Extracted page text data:
----------------
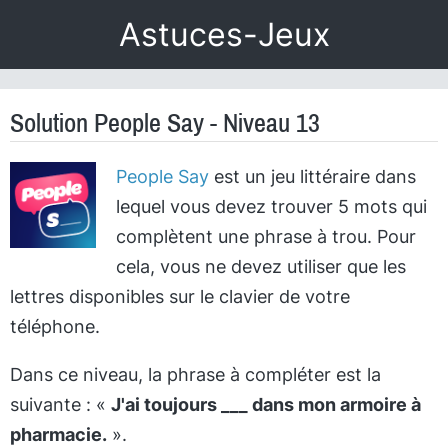
Astuces-Jeux
Solution People Say - Niveau 13
People Say
est un jeu littéraire dans
lequel vous devez trouver 5 mots qui
complètent une phrase à trou. Pour
cela, vous ne devez utiliser que les
lettres disponibles sur le clavier de votre
téléphone.
Dans ce niveau, la phrase à compléter est la
suivante : «
J'ai toujours ___ dans mon armoire à
pharmacie.
».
----------------
- **Activity**
Copy out the data exactly and keep the pictures out.

- **Result of the task**
Astuces-Jeux
Solution People Say - Niveau 13
People Say
est un jeu littéraire dans
lequel vous devez trouver 5 mots qui
complètent une phrase à trou. Pour
cela, vous ne devez utiliser que les
lettres disponibles sur le clavier de votre
téléphone.
Dans ce niveau, la phrase à compléter est la
suivante : «
J'ai toujours ___ dans mon armoire à
pharmacie.
».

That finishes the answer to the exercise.